We’re celebrating today: it’s the 75th anniversary of the University of Cambridge’s Computer Laboratory. From its beginnings in 1938 as the Mathematical Laboratory, it’s provided the foundations for much of our computing history; Raspberry Pi is only one of hundreds of successful business set up by academics and alumni, and we’re very proud to be associated with the Lab.
Things have changed in computing since the Mathematical Laboratory’s early days. Just before our wedding, when Eben was writing up his PhD and we were living in university housing, the wife of a very old, very decorated gentlemen took me by the elbow with startlingly strong fingers after a dinner, and proffered a dire warning.
“You need to understand that life will not be easy if you marry a computer scientist, especially early in your marriage; you won’t always come first. When we were young marrieds, John would disappear for hours in the middle of the night to cool that damned machine for his supervisor.”
It turns out that “that damned machine” was EDSAC. (My advice to “young marrieds”: if you can’t beat them, join them.)
It’s thanks to work done in that laboratory that you’re holding a Raspberry Pi now that doesn’t need cooling at all, let alone in the middle of the night; ARM, whose technology is in the Pi’s processor, was originally a spinoff from the Computer Lab.
The Lab’s anniversary announcement says:
It was where EDSAC, the first programmable computer ever brought into general service, was built, and where microprogramming was pioneered by Maurice Wilkes, the Lab’s second Director, using EDSAC 2. Towards the end of the mainframe age, major advances were made in fields such as networked computing and computer-aided design. Cambridge’s Computer Lab was the home of the world’s first webcam. It was the place where Michael Burrows, the leading computer scientist in search engine development, learned his trade, and where Bjarne Stroustrup, inventor of the hugely popular computer language C++, did his PhD. Without the Lab, early home computers like the BBC Micro, or the low-power chip technology used in iPads and mobile phones, or the Raspberry Pi, might well never have emerged.

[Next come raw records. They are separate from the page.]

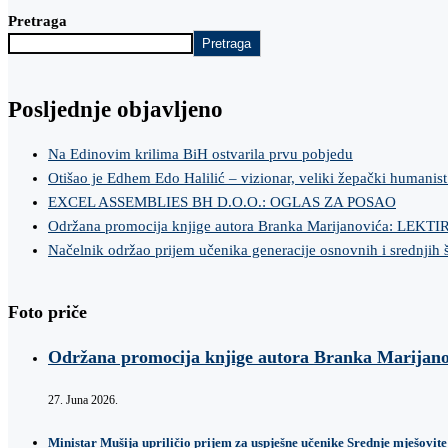
Pretraga
Pretraga
Posljednje objavljeno
Na Edinovim krilima BiH ostvarila prvu pobjedu
Otišao je Edhem Edo Halilić – vizionar, veliki žepački humanist
EXCEL ASSEMBLIES BH D.O.O.: OGLAS ZA POSAO
Održana promocija knjige autora Branka Marijanovića: LEKT
Načelnik održao prijem učenika generacije osnovnih i srednjih 
Foto priče
Održana promocija knjige autora Branka Marij
27. Juna 2026.
Ministar Mušija upriličio prijem za uspješne učenike Srednje mješovite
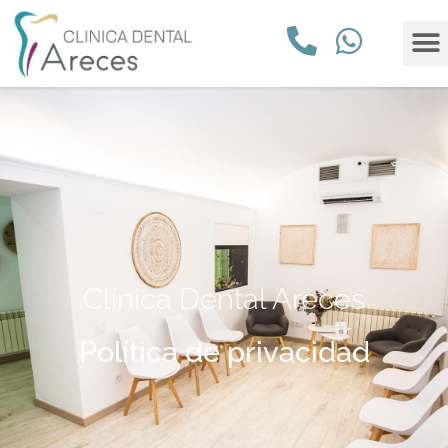
Clínica Dental Areces
Política de privacidad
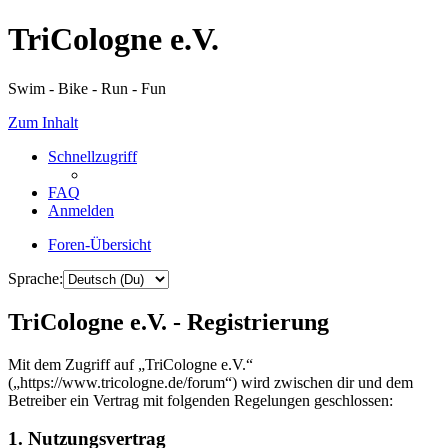
TriCologne e.V.
Swim - Bike - Run - Fun
Zum Inhalt
Schnellzugriff
FAQ
Anmelden
Foren-Übersicht
Sprache:
TriCologne e.V. - Registrierung
Mit dem Zugriff auf „TriCologne e.V.“
(„https://www.tricologne.de/forum“) wird zwischen dir und dem
Betreiber ein Vertrag mit folgenden Regelungen geschlossen:
1. Nutzungsvertrag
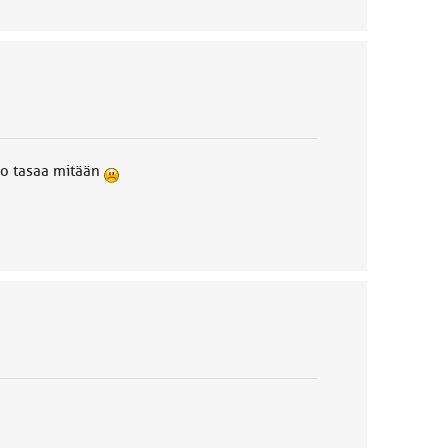
jo tasaa mitään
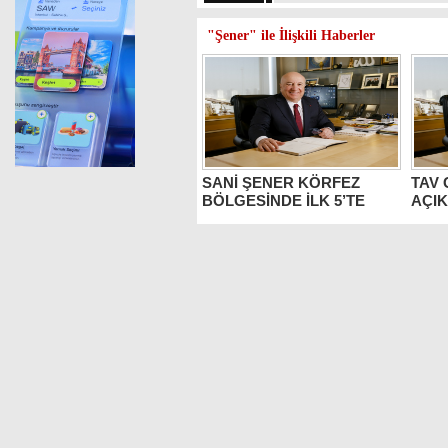
"Şener" ile İlişkili Haberler
SANİ ŞENER KÖRFEZ
TAV
BÖLGESİNDE İLK 5’TE
AÇI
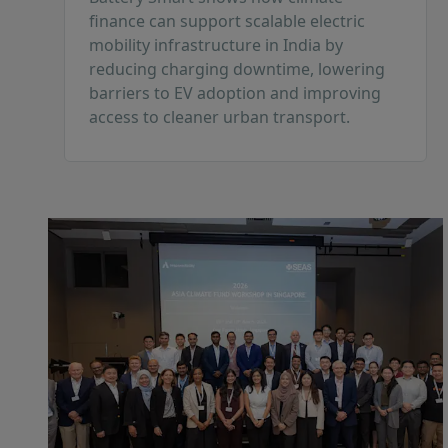
finance can support scalable electric
mobility infrastructure in India by
reducing charging downtime, lowering
barriers to EV adoption and improving
access to cleaner urban transport.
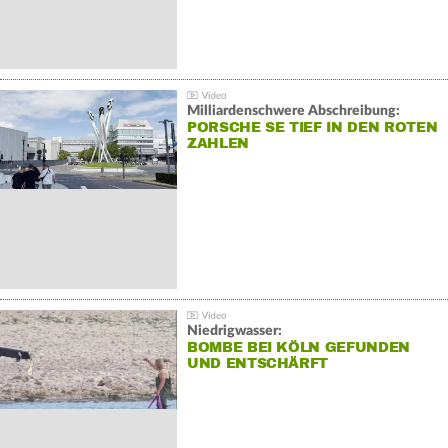
Milliardenschwere Abschreibung:
PORSCHE SE TIEF IN DEN ROTEN
ZAHLEN
Niedrigwasser:
BOMBE BEI KÖLN GEFUNDEN
UND ENTSCHÄRFT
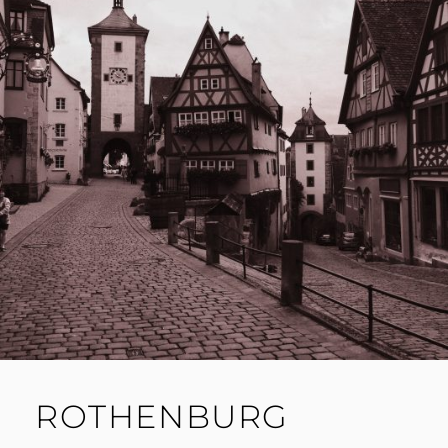
ROTHENBURG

We’re a bit overwhelmed to find ourselves discussed in such august company. Eben’s one of the (ha) Distinguished Speakers at today’s celebrations; tomorrow it’s back to normal, but for today we’re enjoying an incredible feeling of taking part in history, and a sense of the extraordinary pace we’ve been moving at for the last 75 years.
Congratulations to everybody at the Lab, past, present and future. Here’s to the next 75 years – let’s make them good ones!
Updated to add: I’ve just been pointed at a slideshow about the Lab’s first 75 years on the BBC News website. It’s short but interesting, and you might recognise the object in the final slide.